:: Work instruction ::
Check each line of the listing below for the word "laborales" and say how many lines have it. Nothing else should be written.

:: Provided data ::
◇ ◇ ◇ ◇ ◇

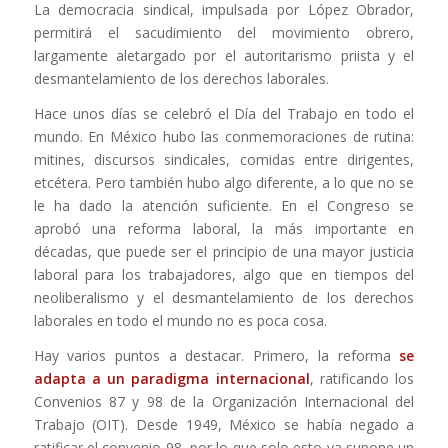
La democracia sindical, impulsada por López Obrador,
permitirá el sacudimiento del movimiento obrero,
largamente aletargado por el autoritarismo priista y el
desmantelamiento de los derechos laborales.
Hace unos días se celebró el Día del Trabajo en todo el
mundo. En México hubo las conmemoraciones de rutina:
mitines, discursos sindicales, comidas entre dirigentes,
etcétera. Pero también hubo algo diferente, a lo que no se
le ha dado la atención suficiente. En el Congreso se
aprobó una reforma laboral, la más importante en
décadas, que puede ser el principio de una mayor justicia
laboral para los trabajadores, algo que en tiempos del
neoliberalismo y el desmantelamiento de los derechos
laborales en todo el mundo no es poca cosa.
Hay varios puntos a destacar. Primero, la reforma
se
adapta a un paradigma internacional
, ratificando los
Convenios 87 y 98 de la Organización Internacional del
Trabajo (OIT). Desde 1949, México se había negado a
ratificar el convenio 98, por lo que solo esto ya supone un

◇ ◇ ◇ ◇ ◇

:: Response area ::
2